Source : Le Parisien.fr

Enquête. Le parquet de Paris a ouvert une information judiciaire sur des faits de possibles détournements de fonds publics opérés au profit de plusieurs sénateurs UMP. Les soupçons portent sur près de 400 000 € ponctionnés dans les caisses du Sénat.

Stéphane Sellami | Publié le 20.05.2014, 07h32

 

La justice enquête sur de possibles détournements de fonds au profit de plusieurs sénateurs UMP.

La justice enquête sur de possibles détournements de fonds au profit de plusieurs sénateurs UMP. | François Guillot

Parmi les rangs des sénateurs, l’information n’avait pas jusqu’ici fuité, mais elle risque de se répandre rapidement avec l’audition probable de plusieurs d’entre eux. Selon nos informations, le parquet de Paris vient d’ouvrir une information judiciaire pour des faits de « détournements de fonds publics », « abus de confiance » et « blanchiment ».

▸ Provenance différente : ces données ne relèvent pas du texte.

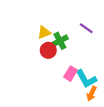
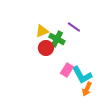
purple line: (86, 28) -> (74, 27), moved
green cross: (60, 41) -> (57, 39), turned -35

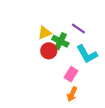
cyan L-shape: (82, 75) -> (87, 54), moved
orange arrow: (87, 89) -> (72, 94), moved

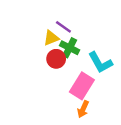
purple line: (78, 29) -> (63, 27), moved
pink rectangle: (71, 74) -> (82, 86), size x1.5

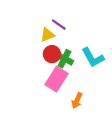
green cross: (70, 48) -> (64, 59), moved
pink rectangle: (82, 86) -> (56, 79), moved

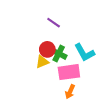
yellow triangle: (47, 35) -> (42, 62), moved
pink rectangle: (56, 79) -> (69, 72), moved, turned 50

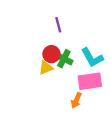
purple line: (54, 23) -> (58, 25), turned 40
pink rectangle: (69, 72) -> (90, 81), moved

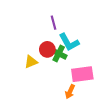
cyan L-shape: (92, 58) -> (69, 42), moved
yellow triangle: (46, 68) -> (31, 62), moved

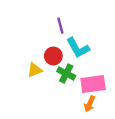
green cross: (59, 54) -> (66, 74), moved
orange arrow: (70, 92) -> (90, 104), moved

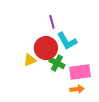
red circle: (53, 56) -> (46, 48), size x1.5
orange arrow: (90, 104) -> (77, 89), turned -120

Une instruction confiée au juge René Cros et qui fait suite à une enquête préliminaire de plusieurs mois menée par les policiers de la brigade de répression de la délinquance astucieuse (BRDA).
Au cœur de cette affaire apparaissent deux associations de loi 1901, l’Union républicaine du Sénat (URS) et le Cercle de réflexion et d’études sur les problèmes internationaux (Crespi). Selon les premières investigations, l’URS, dont le siège est situé à Saint-Valérien (Yonne), a perçu des fonds de la part du groupe UMP du Sénat, versés par la questure de la chambre haute, avant de les rétrocéder à ses membres… Les détournements de fonds pourraient s’élever à près de 400 000 €, en l’espace de deux ans.
Désigné comme le donneur d’ordre de plusieurs versements suspects, Jean-Claude Carle, sénateur UMP de Haute-Savoie et trésorier du groupe, a été auditionné librement par les enquêteurs au mois de septembre 2013 .
Les policiers de la BRDA ont été chargés d’enquêter sur cette affaire après un signalement de la cellule de lutte anti blanchiment Tracfin.
Rembourser des frais de relations publiques
« Ce service avait adressé, au mois de juin 2012, un rapport au procureur de la République de Paris, après avoir repéré des flux financiers suspects entre les comptes de l’URS et ceux du Crespi, révèle un proche de l’affaire. Entre les mois de décembre 2009 et mars 2012, l’URS a édité plusieurs chèques à destination d’une trentaine des 130 représentants UMP au Sénat pour un montant avoisinant les 210 000 €. Sur la même période, un virement de 70 000 € a également été effectué par l’URS au profit du Crespi. Les comptes de l’Union républicaine du Sénat ont aussi été débités de près de 113 000 € en espèces. »
Par la suite, près de 60 000 € ont encore été retirés, toujours en espèces, des comptes du Crespi. Des fonds qui auraient ensuite été remis, en partie, à Jean-Claude Carle.
Toujours selon nos informations, ces sommes issues du budget du palais du Luxembourg auraient notamment servi à rembourser les frais de relations publiques des sénateurs UMP, membres de l’URS, au cours de différentes élections.
Par ailleurs, les enquêteurs de la BRDA ont également établi que plusieurs chèques débités sur les comptes de l’URS avaient été émis sur instruction de Jean-Claude Carle, qui en aurait aussi signé plusieurs, alors qu’il n’en avait pas la possibilité.
Au cours de son audition, le sénateur, âgé de 65 ans, également vice-président de la chambre haute, a reconnu avoir paraphé une quarantaine de chèques, « pensant détenir une délégation de signature » en tant que trésorier du groupe UMP, et a nié « avoir perçu des espèces ». Les investigations se poursuivent.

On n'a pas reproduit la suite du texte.